Une étude de l’INSEE confirme le rôle « néfaste » à court terme de la pollution automobile sur la santé réspiratoire

La hausse de la pollution atmosphérique due au trafic automobile en période de grève des transports en commun conduit à une augmentation des admissions aux urgences pour des affections aiguës des voies respiratoires supérieures, conclut une étude de l’Institut National de la Statistique et des Etudes Economiques (Insee) publiée lundi.

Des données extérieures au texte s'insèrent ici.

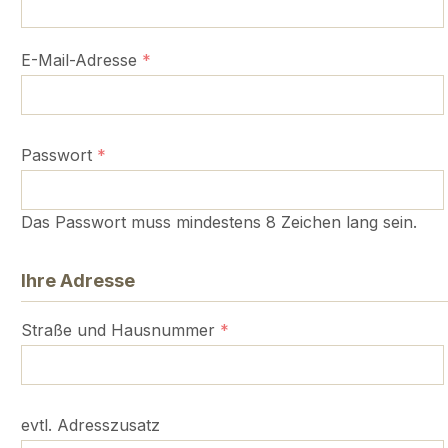
E-Mail-Adresse
*
Passwort
*
Das Passwort muss mindestens 8 Zeichen lang sein.
Ihre Adresse
Straße und Hausnummer
*
evtl. Adresszusatz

« L’analyse des effets directs et indirects d’un événement ponctuel, comme une perturbation dans les transports en commun un jour de grève, permet ici d’établir un lien de cause à effet entre la pollution issue du trafic automobile et les admissions aux urgences pour certaines pathologies respiratoires », soulignent Alexandre Godzinski et Milena Suarez Castillo de la division marchés et entreprises de l’Insee.
Cette étude a été menée entre 2010 et 2015 dans les 10 plus grandes aires urbaines françaises (Paris, Lyon, Marseille, Toulouse, Bordeaux, Lille, Nice, Nantes, Strasbourg et Rennes), hors période de vacances scolaires. Dans ces zones, « les seuils d’exposition au-delà desquels la pollution est considérée comme nuisible par l’Organisation Mondiale de la Santé (OMS) sont très souvent dépassés », pointent les auteurs.
Ils ont procédé à l’analyse des données disponibles, au cours de 91 épisodes de grève (d’une journée), sur la congestion de la circulation, le nombre de véhicules, la pollution de l’air (fournies par les associations agréées de la surveillance de la qualité de l’air -Aasqa) et les admissions aux urgences (fournies par l’Agence Technique de l’Information sur l’Hospitalisation -ATIH- à partir du Programme de Médicalisation des Systèmes d’Information -PMSI).
Ils ont observé que les jours de grève, le temps de parcours automobile sur une distance donnée était en hausse significative de 7% en moyenne par rapport à la veille ou aux 2 jours suivants.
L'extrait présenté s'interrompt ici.